Piangeva, mentre glielo diceva. E lui ricordò le parole di Mary Margaret. Le lacrime di Emma gli dicevano che lo amava. Qualcosa che lui sapeva già, ma fu comunque un tesoro la prova racchiusa in ciascuna di quelle gocce salate che le scendevano sul viso.

Doveva solo avere pazienza. E altre lacrime sarebbero cadute, lacrime d’amore che l’avrebbero reso più forte.

 

 

 

Mr. Gold

 

Li guardava da lontano. Una famiglia che, lentamente, stava trovando la via per ricongiungersi. Il dono della preveggenza che aveva posseduto nella sua precedente vita lo aveva seguito in questa. E sebbene fosse un uomo manipolativo, scaltro, e avesse chiaramente i suoi personali piani, persino lui fu toccato al punto da versare una lacrima alla vista del loro futuro. Quel giorno lontano in cui quattro persone si sarebbero guardate e avrebbero compreso chi realmente fossero. Che erano una famiglia, e che insieme sarebbero potuti vivere, finalmente, felici e contenti.

 

 

 

 

 

 

 

 

 

 

 

 

 

 

 

 

 

 

 

Note di traduzione

 

Questa raccolta si ricollega alla serie pre-pilotUntold Tale’, ma nelle intenzioni dell’autrice può essere letta anche indipendentemente.

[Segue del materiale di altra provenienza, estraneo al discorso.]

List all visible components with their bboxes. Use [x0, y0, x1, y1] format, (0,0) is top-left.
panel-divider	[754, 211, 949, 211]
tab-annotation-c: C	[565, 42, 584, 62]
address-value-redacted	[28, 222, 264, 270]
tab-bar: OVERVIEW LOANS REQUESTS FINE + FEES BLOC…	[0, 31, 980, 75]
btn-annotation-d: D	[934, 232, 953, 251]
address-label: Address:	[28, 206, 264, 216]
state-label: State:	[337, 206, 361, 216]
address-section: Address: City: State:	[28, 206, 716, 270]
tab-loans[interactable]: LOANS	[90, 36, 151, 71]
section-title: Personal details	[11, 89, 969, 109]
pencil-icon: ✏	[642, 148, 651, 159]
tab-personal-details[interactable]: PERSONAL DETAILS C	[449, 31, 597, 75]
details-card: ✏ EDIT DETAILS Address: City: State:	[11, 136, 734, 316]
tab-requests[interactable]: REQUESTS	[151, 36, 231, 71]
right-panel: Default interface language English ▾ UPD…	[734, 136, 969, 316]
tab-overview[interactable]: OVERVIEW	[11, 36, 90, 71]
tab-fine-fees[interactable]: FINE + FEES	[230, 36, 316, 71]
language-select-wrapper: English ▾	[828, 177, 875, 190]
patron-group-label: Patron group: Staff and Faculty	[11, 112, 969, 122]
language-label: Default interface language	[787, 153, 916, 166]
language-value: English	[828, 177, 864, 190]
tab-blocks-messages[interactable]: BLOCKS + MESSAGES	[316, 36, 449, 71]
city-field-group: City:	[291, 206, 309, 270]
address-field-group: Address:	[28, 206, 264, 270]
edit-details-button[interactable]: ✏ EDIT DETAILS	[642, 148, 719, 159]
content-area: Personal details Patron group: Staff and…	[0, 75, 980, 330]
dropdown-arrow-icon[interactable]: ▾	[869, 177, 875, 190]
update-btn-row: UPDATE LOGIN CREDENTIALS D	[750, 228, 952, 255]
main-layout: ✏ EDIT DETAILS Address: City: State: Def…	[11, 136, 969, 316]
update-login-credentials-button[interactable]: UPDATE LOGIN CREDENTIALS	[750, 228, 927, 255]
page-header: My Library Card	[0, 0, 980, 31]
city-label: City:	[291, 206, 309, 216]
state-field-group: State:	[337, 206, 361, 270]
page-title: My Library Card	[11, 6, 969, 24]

La scrittura originale è un filo ripetitiva nella descrizione del dolore di ciascuno dei personaggi, e se avete avuto quest’impressione è perché ho cercato di essere il più fedele possibile. Dopotutto si tratta dei diversi modi di James, Neve, Emma e Henry di relazionarsi al pianto. È naturale che il dolore ricorra.